Early experience with immediate breast reconstruction came from women having subcutaneous mastectomies for benign disease. A subcutaneous mastectomy was performed using, most commonly, an inframammary incision, with removal of most of the breast tissue, leaving a rim of normal breast tissue on the undersurface of the native breast skin, especially subareolar. No skin was removed, including the nipple areolar disk, akin to a nipple-sparing mastectomy. Thick mastectomy flaps (>10 mm) were raised, leaving a cushion of tissue anterior to the implant and beneath the skin. This cushion maintained skin viability and created a more natural feel to the reconstruction. Because this operation was for benign disease, the oncologic safety was not questioned.

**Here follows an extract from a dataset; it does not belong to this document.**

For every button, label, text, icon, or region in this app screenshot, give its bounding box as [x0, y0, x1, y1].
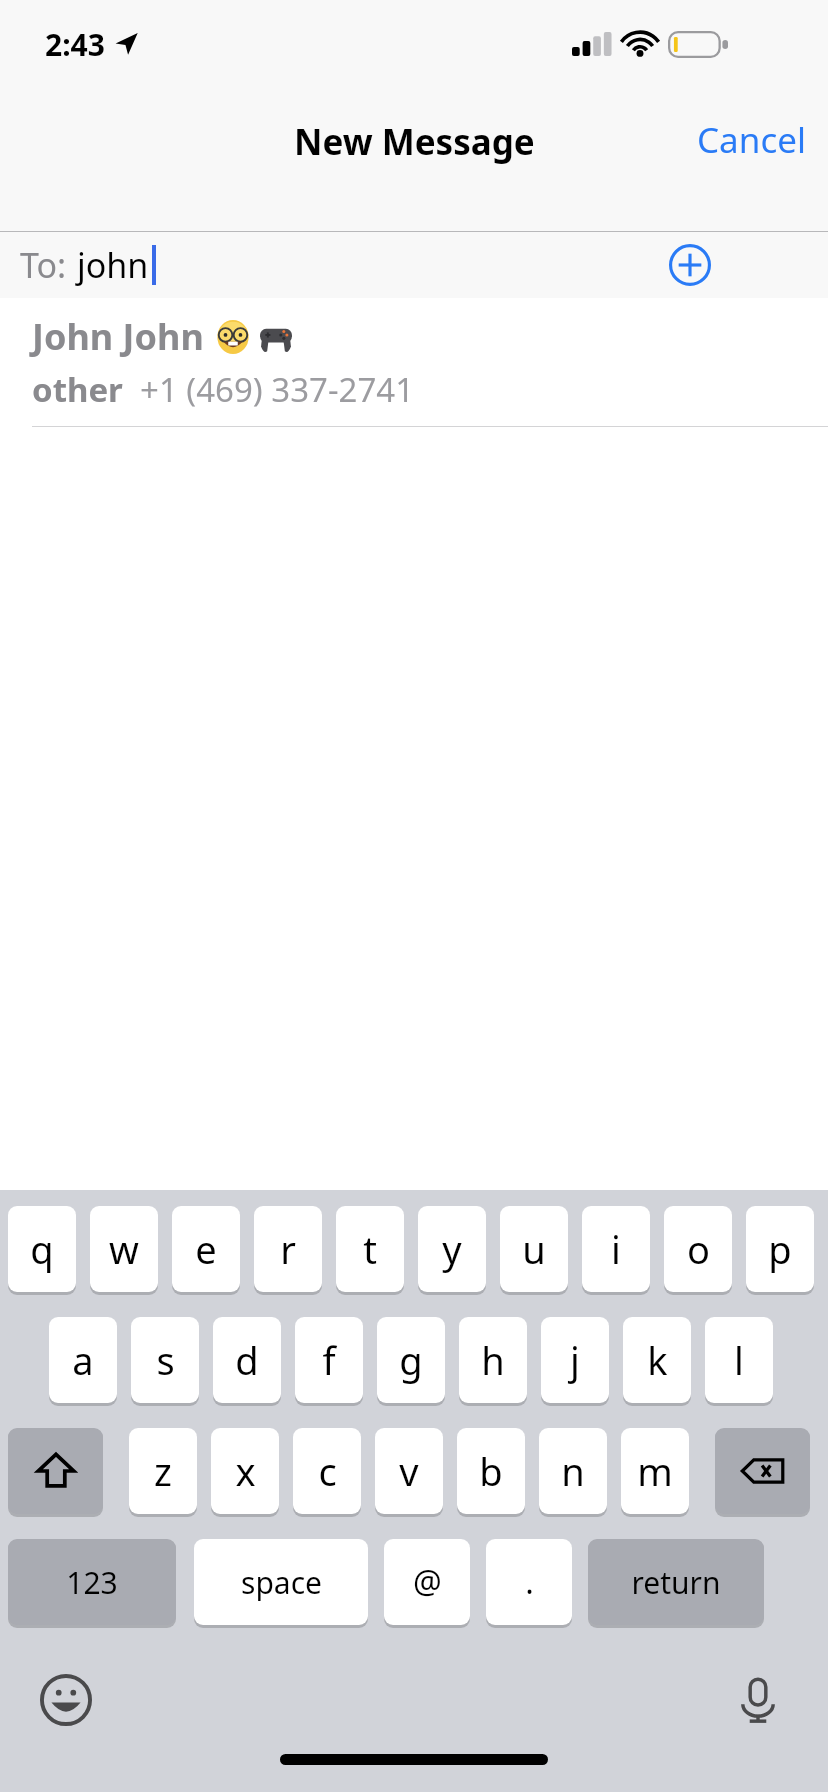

By the 1970s, the modified radical mastectomy was gaining traction and women demanded immediate reconstruction. Plastic surgeons had some native breast skin, albeit thinner than a subcutaneous mastectomy, to provide coverage over the implant. However, it was quickly learned that there was a high risk of implant exposure from wound dehiscence. The implant was too heavy for the delicate mastectomy skin. As a result, tissue expanders were developed ( Fig. 2 ).




Fig. 2


Tissue expander/implant placement beneath the pectoralis muscle.


Tissue expanders are placed beneath the pectoralis major muscles at the time of mastectomy. They are slowly inflated with saline over time, stretching the pectoralis major muscle until the intended breast size is achieved. The rate of expansion is adjusted per patient based on skin integrity and patient tolerance. The expanders are subsequently exchanged for a permanent, more natural appearing, implant a few months later as an outpatient. The nipple can be reconstructed at a third operation a minimum of 6 weeks later.




Cosmetic importance of the nipple-areola complex


Plastic surgeons recognized that the nipple-areola complex defines a breast as a breast and therefore defined a reconstructed breast mound. Reconstruction is performed using skin from the local area or donated from the groin area. Alternatively, the nipple-areola disk could be harvested at the time of mastectomy, with banking of the nipple in the patient‘s groin as a full-thickness skin graft and later replacing it on the reconstructed breast ( Fig. 3 ). Attempts to maintain the nipple in a tissue bank for future reimplantation resulted in poor viability of the preserved nipple-areola disk. However, whether banking in the groin or the biorepository, concerns about transplanting cancer contained within the preserved nipple started to appear in the literature ; thus, this practice fell out of favor. Focus shifted back to improving the techniques of nipple reconstruction and investigating the psychological importance of having recreation of a nipple on a reconstructed breast mound.




Fig. 3


Harvest of nipple-areola complex for banking and reimplantation at a second surgery.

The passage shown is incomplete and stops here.